• Task details
Wherever the line with "Blanka Lazic" sits in the listing below, transcribe from it up to and including the line with "Elena Magnifico Blanco (Ž) rezervisana", exactly, and leave the remaining lines out.

• Listed records
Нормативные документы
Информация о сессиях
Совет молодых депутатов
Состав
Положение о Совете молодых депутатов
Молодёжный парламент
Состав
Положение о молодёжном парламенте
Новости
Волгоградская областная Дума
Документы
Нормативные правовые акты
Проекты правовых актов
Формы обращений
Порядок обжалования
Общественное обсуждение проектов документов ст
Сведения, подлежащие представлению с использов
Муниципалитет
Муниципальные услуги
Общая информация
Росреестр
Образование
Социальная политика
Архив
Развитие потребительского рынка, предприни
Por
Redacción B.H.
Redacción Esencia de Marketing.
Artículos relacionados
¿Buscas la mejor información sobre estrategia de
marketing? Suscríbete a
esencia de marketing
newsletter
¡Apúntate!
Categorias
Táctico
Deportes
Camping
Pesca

* * *

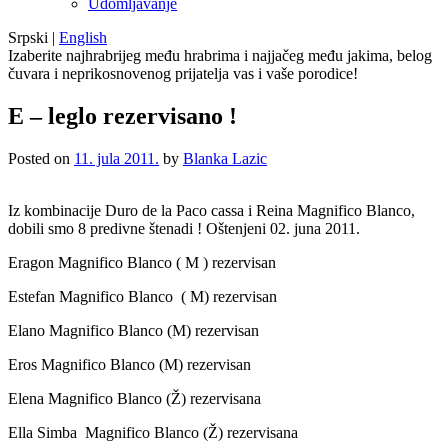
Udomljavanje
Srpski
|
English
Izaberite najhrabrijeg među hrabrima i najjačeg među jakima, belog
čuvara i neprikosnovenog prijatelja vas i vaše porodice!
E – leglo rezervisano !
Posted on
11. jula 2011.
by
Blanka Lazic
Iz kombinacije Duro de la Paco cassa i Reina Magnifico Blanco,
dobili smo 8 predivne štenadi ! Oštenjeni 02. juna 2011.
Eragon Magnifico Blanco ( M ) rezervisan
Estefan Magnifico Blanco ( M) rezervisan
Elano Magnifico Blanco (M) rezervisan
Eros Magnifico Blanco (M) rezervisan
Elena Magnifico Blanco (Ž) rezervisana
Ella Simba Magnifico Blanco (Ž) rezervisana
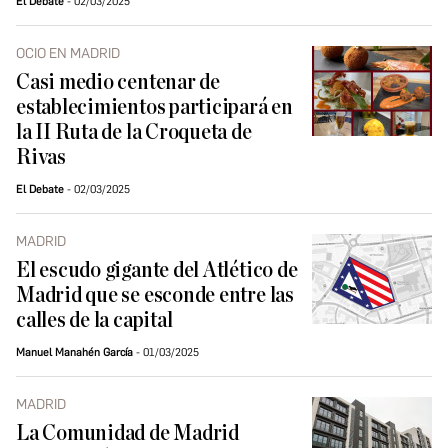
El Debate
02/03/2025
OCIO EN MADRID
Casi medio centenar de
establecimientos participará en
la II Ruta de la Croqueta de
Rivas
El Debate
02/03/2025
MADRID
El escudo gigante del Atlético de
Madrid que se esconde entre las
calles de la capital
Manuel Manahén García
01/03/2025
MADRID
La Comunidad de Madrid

• The answer
Blanka Lazic
Iz kombinacije Duro de la Paco cassa i Reina Magnifico Blanco,
dobili smo 8 predivne štenadi ! Oštenjeni 02. juna 2011.
Eragon Magnifico Blanco ( M ) rezervisan
Estefan Magnifico Blanco ( M) rezervisan
Elano Magnifico Blanco (M) rezervisan
Eros Magnifico Blanco (M) rezervisan
Elena Magnifico Blanco (Ž) rezervisana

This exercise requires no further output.